Screen grab via nbcnews.com
By William M. London
On December 22nd, NBC Nightly News (United States) devoted two minutes thirty-five seconds (nine percent of its broadcast) to telling its human interest story headlined on its Web site as “Power of Prayer? ‘Miracle’ Priest Rises from Wheelchair and Walks.” A transcript of the segment titled “Does the Power of Prayer Have a Place in Medicine?” is available on a companion site for educating elementary and secondary school children.
Anchorman Brian Williams, shown onscreen with the words “Power of Prayer” (not followed by a question mark) as the backdrop, introduced the segment: “When you consider the news we’ve been covering and the time of the year, this segment couldn’t be more timely. It’s about the growing medical evidence of the power of prayer to heal body and soul.”
I guess the producers of NBC Nightly News concluded that Christmas is a suitable time to offer the kind of miracle mongering frequently seen on “The Dr. Oz Show” and that Montel Williams used to offer on his show. When you don’t have a well-documented birth of a human from a virgin mother to present to viewers, you have to lower your standards for what you can offer miracle-seeking viewers.

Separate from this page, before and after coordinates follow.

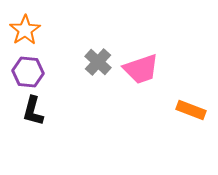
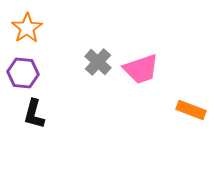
orange star: moved 2 px right, 2 px up
purple hexagon: moved 5 px left, 1 px down
black L-shape: moved 1 px right, 3 px down
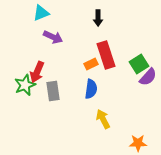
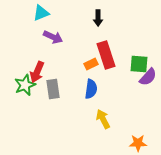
green square: rotated 36 degrees clockwise
gray rectangle: moved 2 px up
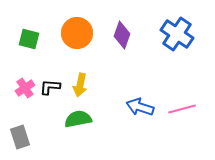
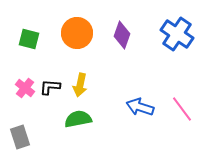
pink cross: rotated 18 degrees counterclockwise
pink line: rotated 68 degrees clockwise
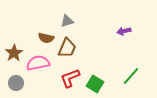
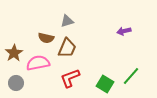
green square: moved 10 px right
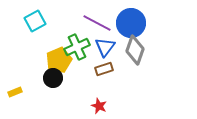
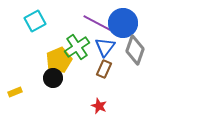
blue circle: moved 8 px left
green cross: rotated 10 degrees counterclockwise
brown rectangle: rotated 48 degrees counterclockwise
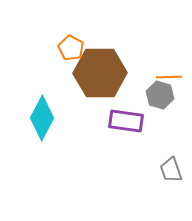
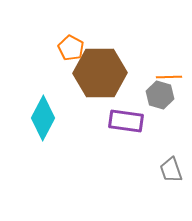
cyan diamond: moved 1 px right
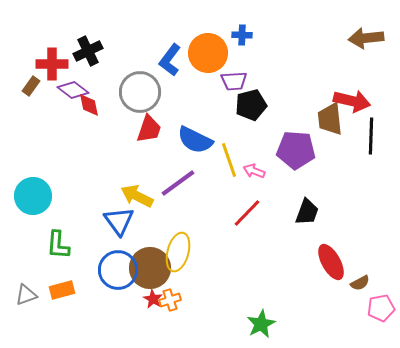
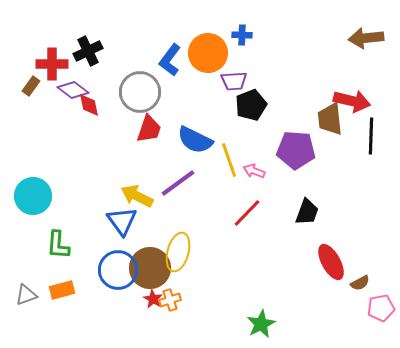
black pentagon: rotated 8 degrees counterclockwise
blue triangle: moved 3 px right
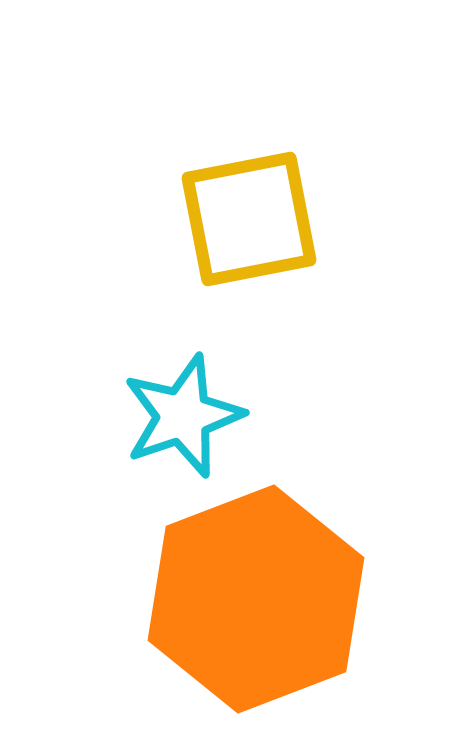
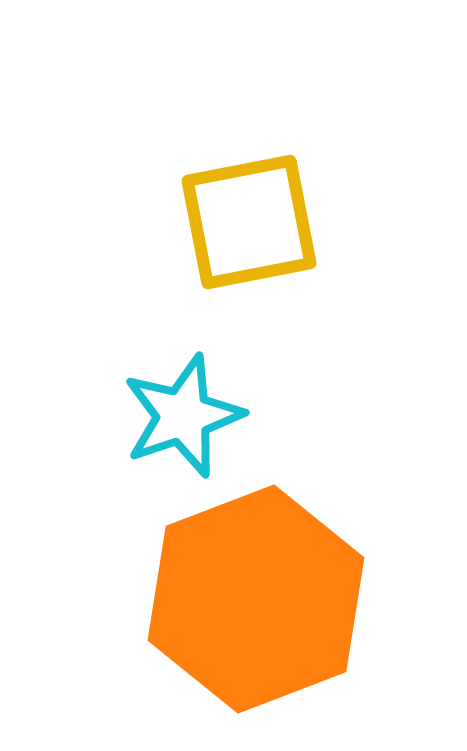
yellow square: moved 3 px down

Williams turned it over to NBC’s senior legal and investigative correspondent Cynthia McFadden, who presented a testimonial by Father John Murray, a Catholic priest of Brooklyn, New York, attesting to the miracle healing power of his prayers and other people’s prayers. His claim of “proof” of a miracle, in his words “without a doubt,” boils down to:
- Four years ago, he broke his neck from a fall and bone chips sliced into his spinal cord. (We are not told what part of his spinal cord was injured.)
- He was paralyzed from his chest down.
- Doctors told him he would never walk again. “‘You should expect no voluntary movement,’” said Murray. “That’s a quote. ‘No voluntary movement for the rest of your life.’”
- “But within a year and a half after he tripped on a Jersey Shore boardwalk, the priest was able to rise from his wheelchair and walk.”
McFadden didn’t discuss Murray’s injury in an epidemiological perspective in either her short video segment or her article written with Jake Whitman that accompanies the video online. I was available to help them, but they never called.